Cameron has many faults but he is not a fascist, he doesn't hand women over to his military commanders to do with as they wish and he doesn't impose extra 'taxes' on his opponents and kill them if they can't afford the bribes. I am as opposed to Cameron and his political view as anyone around but morality isn't absolute and there are degrees of horror and in my view ISIS exceeds anything Cameron would even begin to be capable of.
So my objection to Cameron ordering foreign executions is not based on a love of ISIS or some naive conviction that he and ISIS are as bad as each other. They are not. Nor is my objection based on pacifism. There are circumstances where you need to go to war and sometimes you have to do pretty nasty things to win that war as anyone who studies the Second World War will quickly find out.

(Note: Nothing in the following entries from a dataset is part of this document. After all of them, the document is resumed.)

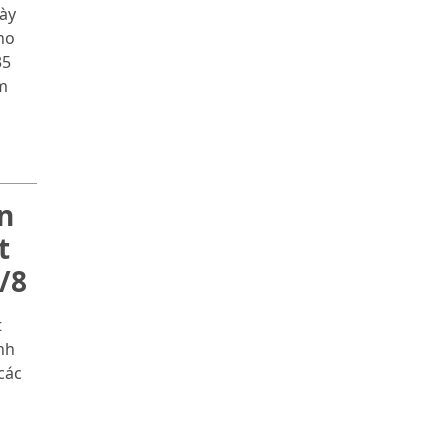
gày
ho
35
ăm
n
t
/8
t
nh
các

My objection is based on two simple worries.
1. Cameron hasn't thought hard enough about what happens next. Now that we have started down this route where and when does it end? What would his attitude be if other countries like Russia and China started claiming the same rights to act in what they see as defence of their own citizens?
2. Will this action simply make things worse? Will ISIS win the propaganda war with enough people to make it counterproductive. Has he made a hard headed calculation of military necessity or a cynical calculation of political short term self interest?

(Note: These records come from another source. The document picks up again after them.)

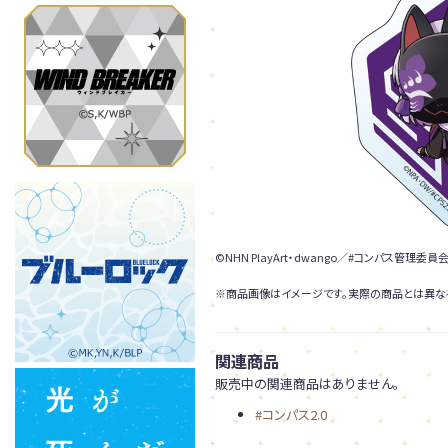
©NHN PlayArt・dwango／#コンパス管理委員会
※商品画像はイメージです。実際の商品とは異な
関連商品
販売中の関連商品はありません。
#コンパス2.0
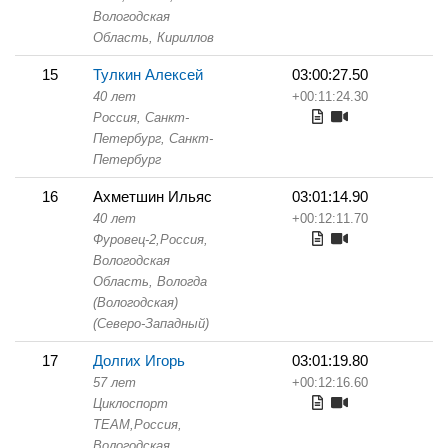
Вологодская
Область,
Кириллов
15
Тулкин Алексей
03:00:27.50
40 лет
+00:11:24.30
Россия, Санкт-
Петербург,
Санкт-
Петербург
16
Ахметшин Ильяс
03:01:14.90
40 лет
+00:12:11.70
Фуровец-2,
Россия,
Вологодская
Область,
Вологда
(Вологодская)
(Северо-Западный)
17
Долгих Игорь
03:01:19.80
57 лет
+00:12:16.60
Циклоспорт
TEAM,
Россия,
Вологодская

Cameron is, I suspect, feeling pretty good with himself today. He is presenting himself as a hard man who is prepared to make difficult decisions to defend his fellow citizens. Perhaps he should sober up on the overdose of machismo for long enough to ask himself a few vital questions for his legacy. Does he really want to become yet another politician who believes his own propaganda. Does he really want to go down in history as someone who got Britain involved in another set of reckless ill thought out actions in other people's countries? Or is one Tony Blair is enough for any country?